Has anyone ever tried to show you up when you were giving them personal training?
One time, I was doing a leg workout with this real big young guy. I was showing him how to use the machine with 200 pounds. So he went to 250, and I went to 300, and he did the same. I finally went to 350, and he said, “I should just go home before you embarrass me more Millie!”
What exercises do you normally do to keep your legs in shape?
I do one hour straight of heavyweight leg presses every Friday.
I’ve seen your abs classes, and I’d like to know how it feels to make grown men cry.
[Laughing.] I like people to feel the workout. I’ve been teaching classes for the better part of 35 years now, and I’ve learned to be very efficient.
What’s your key to making a workout enjoyable?
Keeping people positive and motivated during the workout is a big part of it.
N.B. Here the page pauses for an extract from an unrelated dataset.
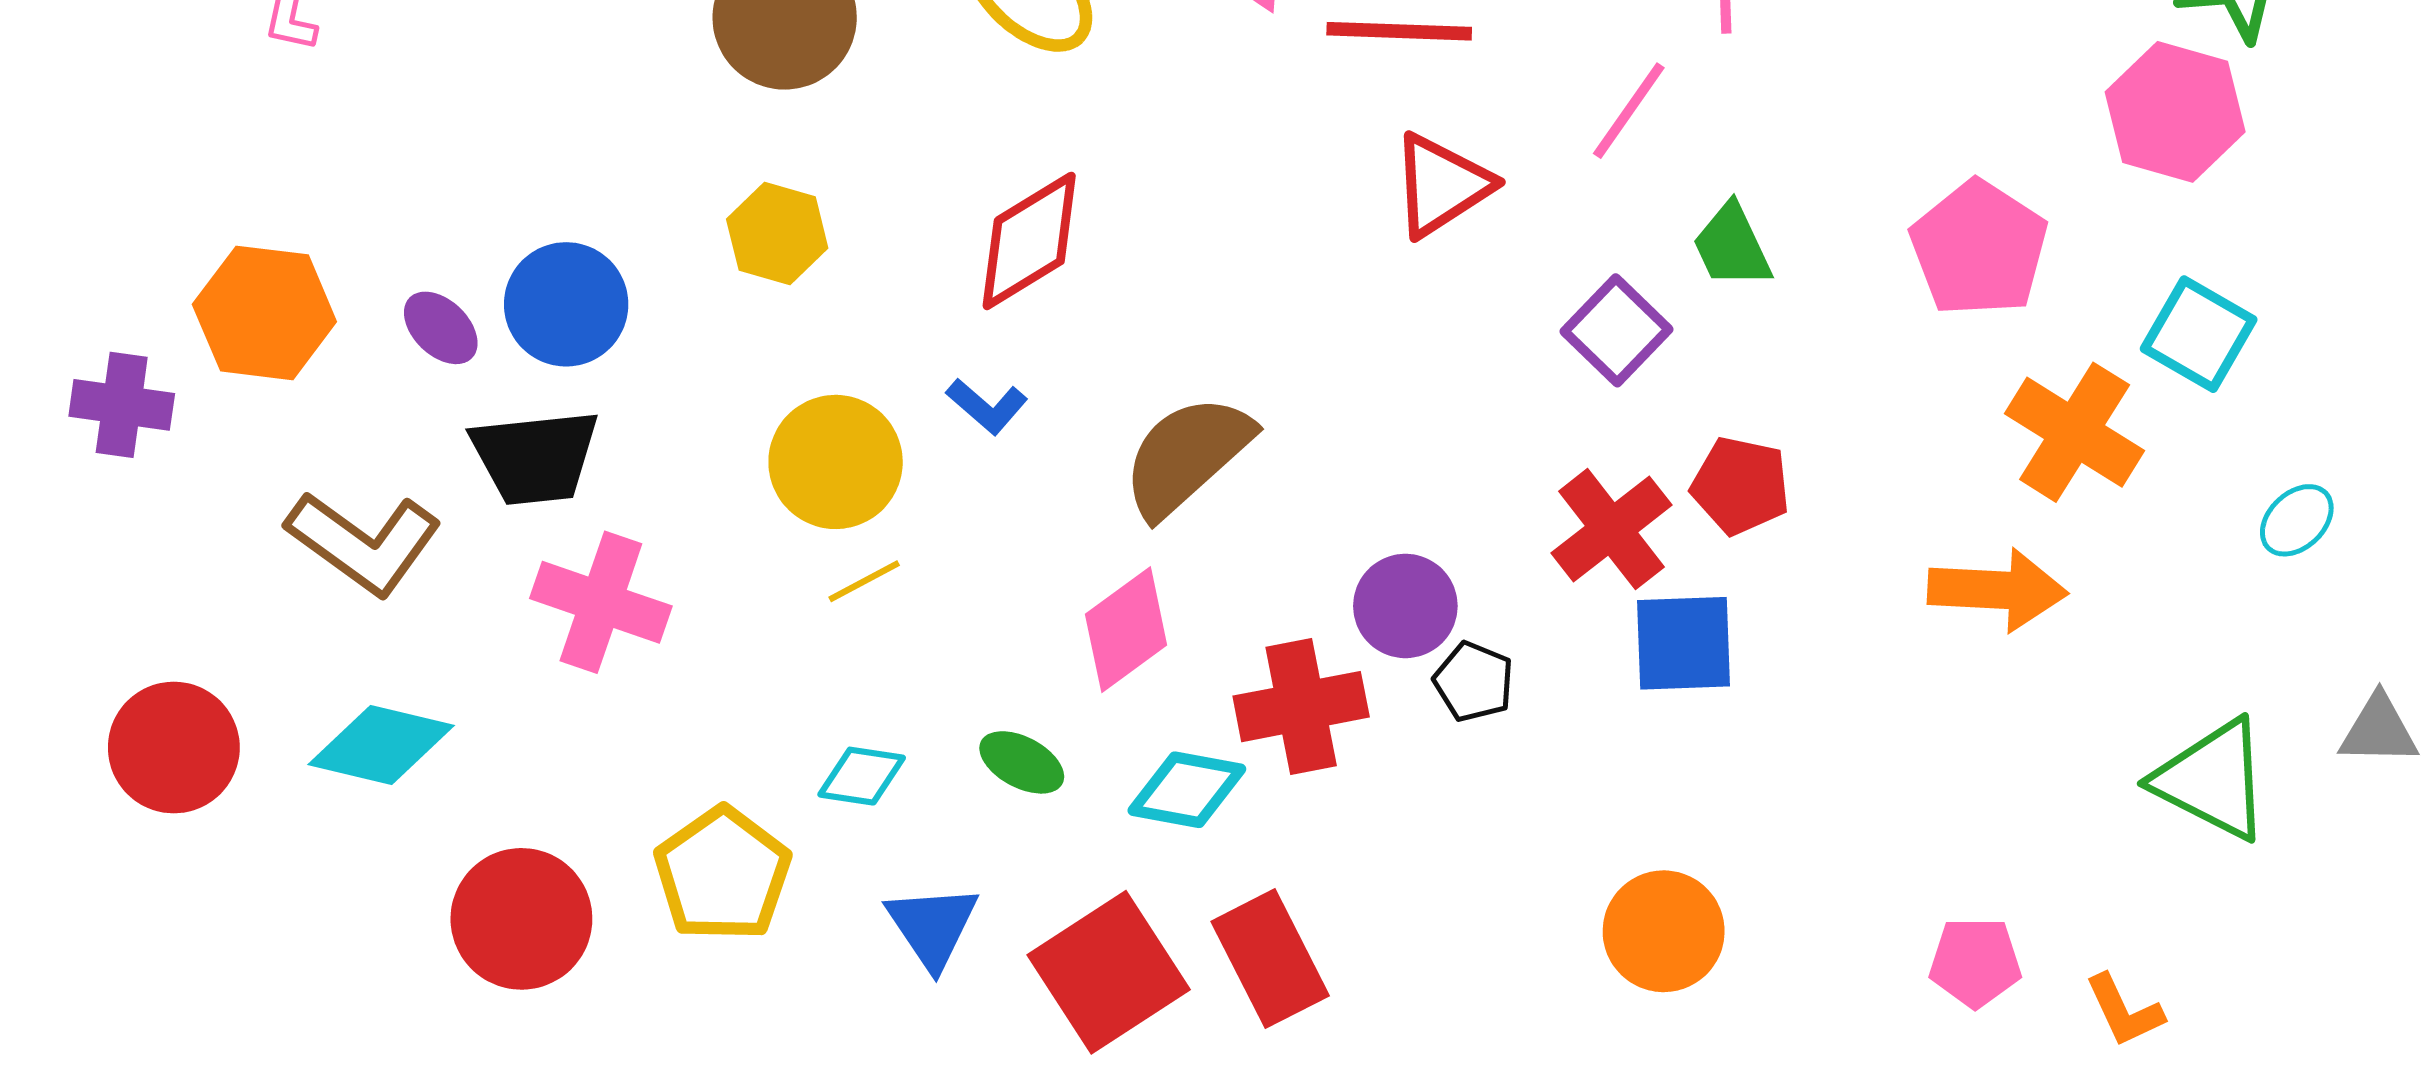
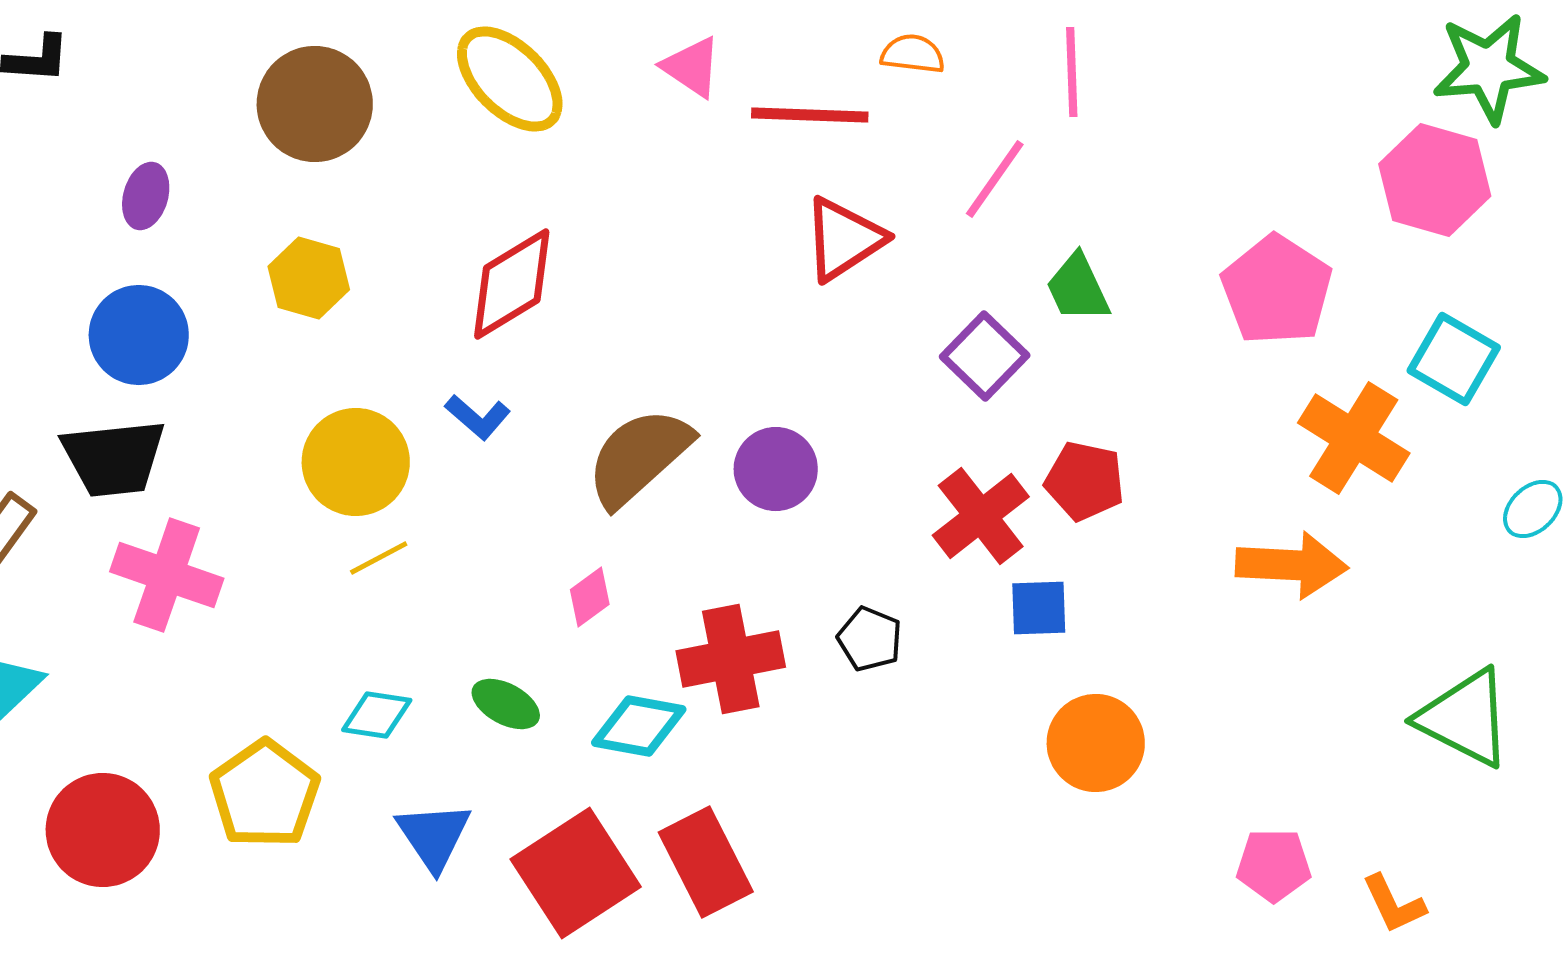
purple ellipse: (441, 328) -> (146, 196), moved, turned 62
purple circle: (1405, 606) -> (776, 469), moved
pink diamond: (1126, 630) -> (590, 597), size x0.6
blue square: (1683, 643) -> (1039, 608), size x0.7
orange circle: (1664, 931) -> (1096, 743), moved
Also, the music helps.
In your long fitness career, what are some of the things you’re most proud of?
There are many moments in my career that made me very happy, but I have three in particular.
An 80-year-old man who had been in the Air Force came to me because he had an amputated leg. He loved to play golf but couldn’t balance with his prosthetic. I set up a special program and worked with him for a while. After he left, he sent me a letter of thanks because he finally won a game.
Another lady that I’ve worked with had an open-heart surgery and four touch-up operations on top of that. After that, she needed a walker to move around. I helped her to build her leg muscles, and one day I told her to try walking without it. She was scared at first, but then she tried it and hasn’t used that walker since.
The lady that I’m working with right now is a friend of mine who has gone to the gym for a few years. She had pneumonia and a stroke. I’ve been going to see her for free every Saturday, and she’s scheduled to be able to come back to the gym this month.
These people all make me very happy. It is better to give than to receive, and I just like to help people to feel good.
What advice would you give to people thinking about getting into shape?
Keep moving and remember that anyone can do it. Age is not a factor in getting fit. My motto is that it’s never too late.